I am getting huge attack on source port 385 called CLDAP port from multiple sources and destination is one of my IP but i am not using that IP anywhere in the network .and only that attack is heating to the Core router WAN interface which is connected to the Telco and no any firewall rules are working ..Huge attack is coming and its just crazy …What can be the problem ..
I shared the captured packet with mikroitk but did not get any response on it..
MikroTik is not listening on that port by default.

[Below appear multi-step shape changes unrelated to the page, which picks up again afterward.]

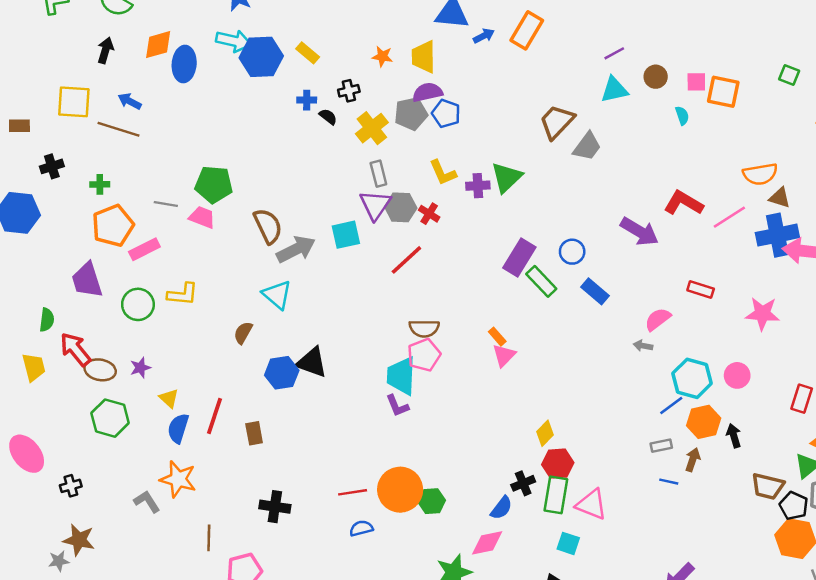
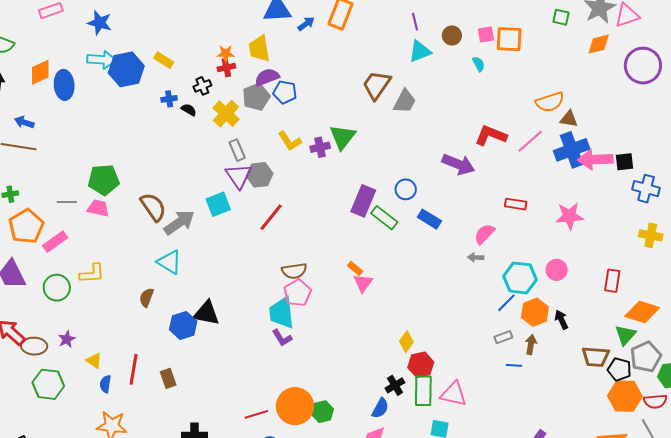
purple line: (614, 53) -> (415, 22), turned -66
red cross: (429, 214) -> (226, 68), moved, turned -36
blue semicircle: (178, 428) -> (105, 384), size x0.7

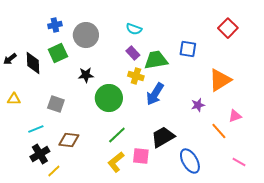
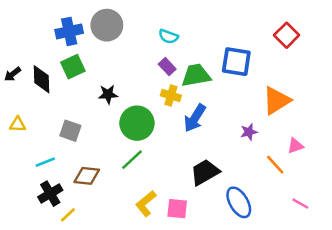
blue cross: (55, 25) -> (69, 31), size x1.5
gray circle: (86, 35) -> (107, 25), moved
blue square: (188, 49) -> (236, 62), size x1.4
green line: (117, 135) -> (132, 160), moved
pink square: (141, 156) -> (177, 209), moved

Of course anyone can send traffic to any port optionally in DDoS form, but that is not a MikroTik problem.
Such things are usually retaliations against one of your customers or against yourself.
There really is no solution other than waiting for it to go away.
mikrotik firewall not able to control the flooding and even raw firewall is not able to stop it…I asked the upstream but
they cant block it..One more thing is that the attack is coming on my IP which is not connected anywhere in the network.
Cant understand the problem ,..How long this problem will continue…Terrible..
Well, that is the internet.
You cannot know how this is caused and how long it will continue.
Your MikroTik router has nothing to do with this.
More likely your behavior or one of your client’s behavior on internet (like cheating in a game, cutting off someone for doing something you did not like, etc).
Some childish people will retaliate for such actions by setting up something like this.
But that does not have to be true, it can also be just a mistake from someone.
Oops..if any basic things i will have to check then suggest me plz..!!
There is nothing you can do except think what could have caused someone to get mad at you or one of your customers.
I had this happen in my network before and it was quite clear what had happened. But still there was nothing I could
do except
wait
have it blocked upstream
In this case it sort of stopped after a day or two. Your case is apparently more persistent.